With both strategic as well as private equity buyers scouring the marketplace for new deals, the healthy M&A trend shows little sign of letting up, according to investment bankers working the industry.


“The M&A market today is very healthy, particularly compared to last year and during the downturn,” said Christopher Kampe, managing director at Tully & Holland, an investment banking firm in Wellesley, MA. “There are now clearly more buyers than there are sellers and competition among buyers is fierce for quality assets, and that is driving robust valuations.” 

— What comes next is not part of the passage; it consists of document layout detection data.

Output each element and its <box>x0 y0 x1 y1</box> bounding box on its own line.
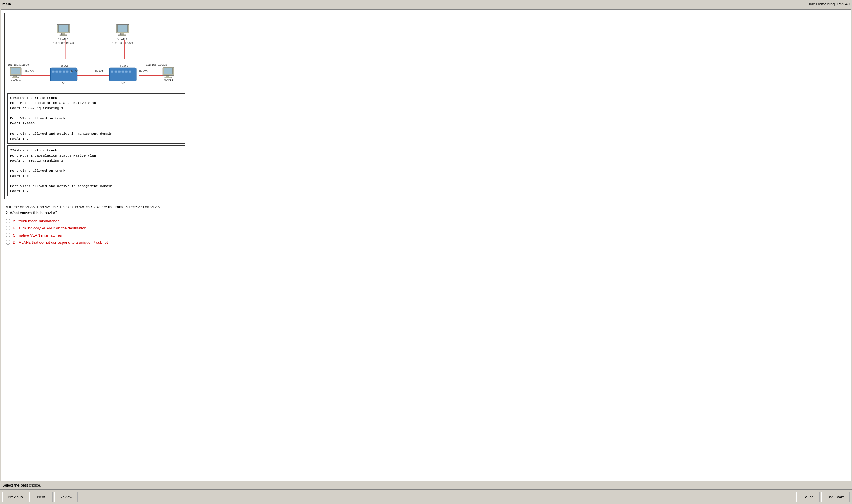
svg-rect-32 <box>66 71 68 73</box>
radio-a[interactable] <box>6 218 11 223</box>
svg-rect-8 <box>59 35 67 36</box>
svg-rect-39 <box>122 71 124 73</box>
svg-rect-38 <box>118 71 121 73</box>
label-d: D. VLANs that do not correspond to a uni… <box>13 240 108 245</box>
s1-section2-header: Port Vlans allowed and active in managem… <box>10 131 182 136</box>
svg-rect-18 <box>11 68 20 74</box>
svg-text:Fa 0/1: Fa 0/1 <box>70 70 79 73</box>
svg-text:Fa 0/2: Fa 0/2 <box>120 64 128 67</box>
s1-section1-header: Port Vlans allowed on trunk <box>10 116 182 121</box>
topology-svg: VLAN 2 192.168.2.190/28 VLAN 2 192.168.2… <box>5 13 188 93</box>
choice-a[interactable]: A. trunk mode mismatches <box>6 218 846 223</box>
s2-section2-header: Port Vlans allowed and active in managem… <box>10 184 182 188</box>
svg-text:192.168.2.190/28: 192.168.2.190/28 <box>53 41 74 44</box>
svg-text:VLAN 1: VLAN 1 <box>163 78 174 81</box>
svg-text:VLAN 2: VLAN 2 <box>118 38 128 41</box>
choice-b[interactable]: B. allowing only VLAN 2 on the destinati… <box>6 226 846 230</box>
s2-section1-row: Fa0/1 1-1005 <box>10 174 182 179</box>
label-c: C. native VLAN mismatches <box>13 233 61 237</box>
topology-area: VLAN 2 192.168.2.190/28 VLAN 2 192.168.2… <box>5 13 188 93</box>
s2-console: S2#show interface trunk Port Mode Encaps… <box>7 145 185 196</box>
svg-text:192.168.1.82/29: 192.168.1.82/29 <box>8 63 29 66</box>
choice-d[interactable]: D. VLANs that do not correspond to a uni… <box>6 240 846 245</box>
svg-text:VLAN 1: VLAN 1 <box>11 78 21 81</box>
s1-section1-row: Fa0/1 1-1005 <box>10 121 182 126</box>
svg-rect-29 <box>55 71 58 73</box>
svg-rect-35 <box>110 68 136 81</box>
svg-rect-37 <box>114 71 117 73</box>
svg-text:Fa 0/2: Fa 0/2 <box>59 64 68 67</box>
status-bar: Select the best choice. <box>0 481 852 489</box>
svg-rect-40 <box>125 71 128 73</box>
title-bar: Mark Time Remaining: 1:59:40 <box>0 0 852 8</box>
svg-rect-24 <box>166 75 169 77</box>
svg-text:192.168.2.172/28: 192.168.2.172/28 <box>112 41 133 44</box>
end-exam-button[interactable]: End Exam <box>821 491 850 502</box>
svg-rect-12 <box>118 25 128 32</box>
svg-rect-41 <box>129 71 131 73</box>
s1-row1: Fa0/1 on 802.1q trunking 1 <box>10 106 182 111</box>
label-b: B. allowing only VLAN 2 on the destinati… <box>13 226 87 230</box>
svg-rect-28 <box>52 71 54 73</box>
s2-section1-header: Port Vlans allowed on trunk <box>10 168 182 173</box>
s2-headers: Port Mode Encapsulation Status Native vl… <box>10 153 182 158</box>
svg-rect-31 <box>63 71 65 73</box>
question-text: A frame on VLAN 1 on switch S1 is sent t… <box>6 204 846 216</box>
s1-console: S1#show interface trunk Port Mode Encaps… <box>7 93 185 144</box>
button-bar: Previous Next Review Pause End Exam <box>0 489 852 504</box>
radio-b[interactable] <box>6 226 11 230</box>
s1-headers: Port Mode Encapsulation Status Native vl… <box>10 101 182 105</box>
question-area: A frame on VLAN 1 on switch S1 is sent t… <box>4 204 848 245</box>
main-content-area: VLAN 2 192.168.2.190/28 VLAN 2 192.168.2… <box>1 10 851 488</box>
svg-rect-23 <box>163 68 173 74</box>
svg-rect-14 <box>119 35 126 36</box>
svg-text:VLAN 2: VLAN 2 <box>58 38 69 41</box>
svg-rect-36 <box>111 71 113 73</box>
svg-text:S1: S1 <box>62 81 66 85</box>
next-button[interactable]: Next <box>29 491 53 502</box>
s1-command: S1#show interface trunk <box>10 95 182 101</box>
pause-button[interactable]: Pause <box>796 491 820 502</box>
label-a: A. trunk mode mismatches <box>13 219 59 223</box>
s1-section2-row: Fa0/1 1,2 <box>10 136 182 141</box>
s2-command: S2#show interface trunk <box>10 148 182 153</box>
svg-rect-6 <box>58 25 68 32</box>
svg-rect-19 <box>14 75 17 77</box>
time-remaining: Time Remaining: 1:59:40 <box>807 2 850 6</box>
review-button[interactable]: Review <box>54 491 78 502</box>
status-text: Select the best choice. <box>2 483 41 487</box>
svg-text:S2: S2 <box>121 81 125 85</box>
svg-text:Fa 0/3: Fa 0/3 <box>25 70 34 73</box>
window-title: Mark <box>2 2 11 6</box>
network-diagram: VLAN 2 192.168.2.190/28 VLAN 2 192.168.2… <box>4 13 188 199</box>
s2-section2-row: Fa0/1 1,2 <box>10 188 182 194</box>
previous-button[interactable]: Previous <box>2 491 28 502</box>
s2-row1: Fa0/1 on 802.1q trunking 2 <box>10 158 182 163</box>
svg-text:192.168.1.86/29: 192.168.1.86/29 <box>146 63 167 66</box>
svg-rect-30 <box>59 71 61 73</box>
radio-d[interactable] <box>6 240 11 245</box>
radio-c[interactable] <box>6 233 11 237</box>
svg-text:Fa 0/1: Fa 0/1 <box>95 70 103 73</box>
choice-c[interactable]: C. native VLAN mismatches <box>6 233 846 237</box>
svg-text:Fa 0/3: Fa 0/3 <box>139 70 148 73</box>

He added, “All of the factors for a big M&A trend are present-lots of cheap capital available, a multitude of private equity buyers, changing attitudes toward M&A from strategics, and a strong stock market.”

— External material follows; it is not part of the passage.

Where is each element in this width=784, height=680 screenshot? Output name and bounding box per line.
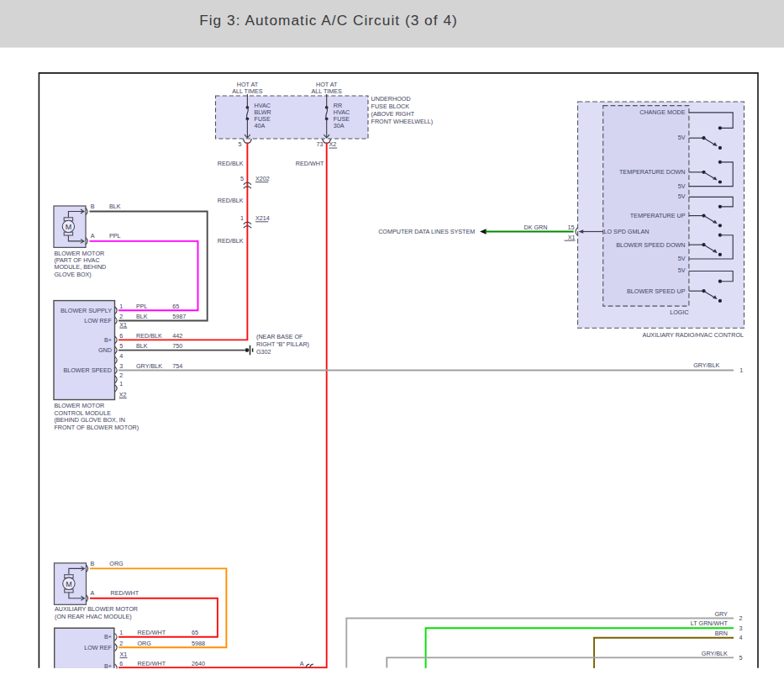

Joe Pellegrini, managing director Robert W. Baird & Co. based in Charlotte, NC, likewise sees almost a “perfect storm of M&A activity, probably more robust than the environment that existed from 2004 to 2006.”


First, banks are again willing to finance transactions. Liquidity constraints stemming from the debt crisis in 2008 that froze most M&A activity for nearly two to three years have evaporated. Second, private equity firms “have substantial capital sitting in check books and they are eager to put it to work in new investment opportunities.” But Pellegrini believes much of the M&A activity is being driven by well-positioned and stronger strategic buyers looking for authentic brands and new growth platforms.
ROBUST MULTIPLES


Particularly supporting strategic deals is that many of the leading “aspirational” sporting goods companies such as Lululemon, VF Corp, Under Armour, Wolverine World Wide, Columbia Sportswear as well as Nike and Adidas are trading near 5-year all-time valuation multiples on the public stock market. Pellegrini said a basket of such aspirational stocks trades at 13-14x TTM (trailing twelve months) EBITDA versus 8.5X for the S&P 500 index-representing almost a 30 percent premium to the overall market.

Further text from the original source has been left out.